OK, let's examine this a bit more. There is one (two, depending on how you look at it) main competitor to the OCaml standard library: Jane Street's Core/Base libraries. JSC is a high-quality, production-grade standard library replacement meant for use in applications. However it uses the same basic types (list, array, result etc.) as the OCaml Stdlib, so I don't see where your 'integration' issues are coming from. Can you give a specific example?
> No, I expect an abundance of tutorials that explain how to build production-grade applications, soup to nuts. E.g., for a generic CRUD app, what are the best frameworks, ORMs, etc to use, how to integrate them, etc?
OK, I provided one such tutorial in my previous comment. I'm sure more will come in time, as the community is still evolving. There is also the OCamlverse wiki which tries to distill a lot of community knowledge: https://ocamlverse.github.io/
> Yes, but it's incredibly difficult to configure properly, or at least that was my experience when I got started. I'm actually not sure if I ever got it working with vim.
If you use the community recommended Dune build system to run your builds, Dune generates .merlin files automatically. And if you use VSCode with the OCaml and Reason IDE extension, it picks up on those .merlin files and provides editor support pretty much out of the box. This has been the case for at least a couple of years now.

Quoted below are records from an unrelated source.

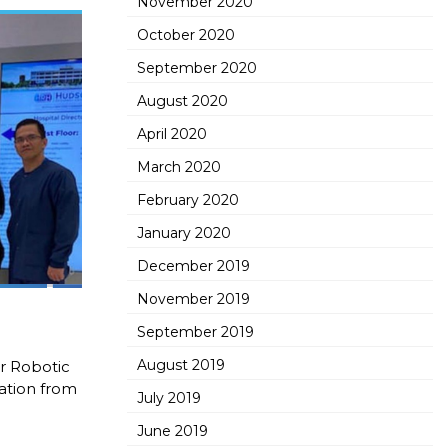
November 2020
October 2020
September 2020
August 2020
April 2020
March 2020
February 2020
January 2020
December 2019
November 2019
September 2019
August 2019
or Robotic
tation from
July 2019
June 2019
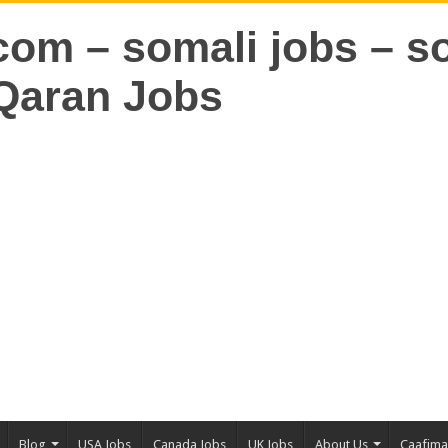
Blog
USA Jobs
Canada Jobs
UK Jobs
About Us
Caafim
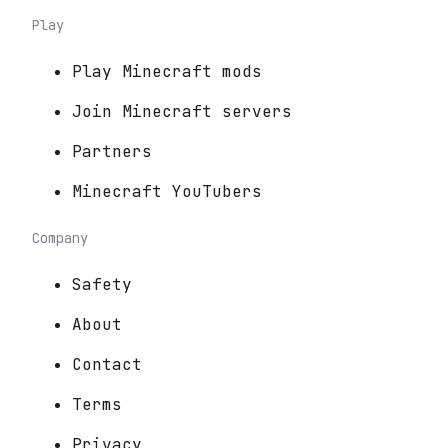
Play
Play Minecraft mods
Join Minecraft servers
Partners
Minecraft YouTubers
Company
Safety
About
Contact
Terms
Privacy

> ReasonML's support was pretty abysmal--it seemed like native compilation was neglected altogether ... and the integrations with the rest of the ecosystem (e.g., how to build native programs, link against ocaml dependencies, integrate with editor tools, etc) were either poorly documented or inadequate/incomplete or both. No doubt some of that has improved in the intervening years, but I'm doubtful that it has significantly improved.
It's been the case for quite a while now that Dune and odoc--two main tools in the OCaml toolchain--support Reason syntax out of the box. Again, if you are using Dune, you can use Reason syntax immediately, with no special setup. This is documented.
> You've provided the same unhelpful, pat answers that the OCaml community provides.
No, I've asked you to read the documentation and do your research before making claims. Not even Rust and Go are as 'trivial' to use as you make them sound. They have all had their editor support and library issues. OCaml maintainers and contributors are trying just improve the situation in OCaml just as much as their Rust/Go counterparts. But you have to meet them partway. They can't spend massive amounts of time marketing every single OCaml ecosystem improvement--otherwise they'd have no time to make the improvements.
I was just remarking to a coworker Friday how happy this made me; you get to write nice, obvious, readable string expressions with the right substitions, for ~arbitrary types.
The language however is quite nice and the stdlib is fairly complete.
Edit: Another problem I see is the (over?) reliance on PPX preprocessors. It does make a lot of tasks simpler, but it is too much magic for me personally.